Task requirements.
Leave out the pictures and restate the rest of the data exactly.

Task input.
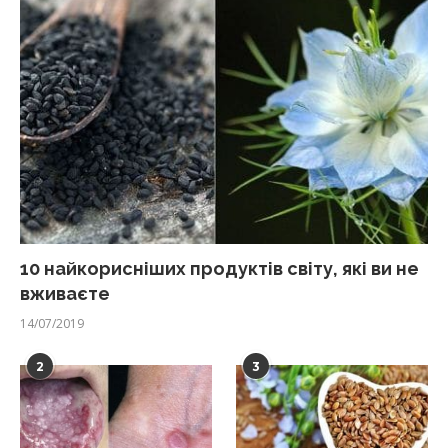
10 найкорисніших продуктів світу, які ви не
вживаєте
14/07/2019
2
3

Answer area.
10 найкорисніших продуктів світу, які ви не
вживаєте
14/07/2019
2
3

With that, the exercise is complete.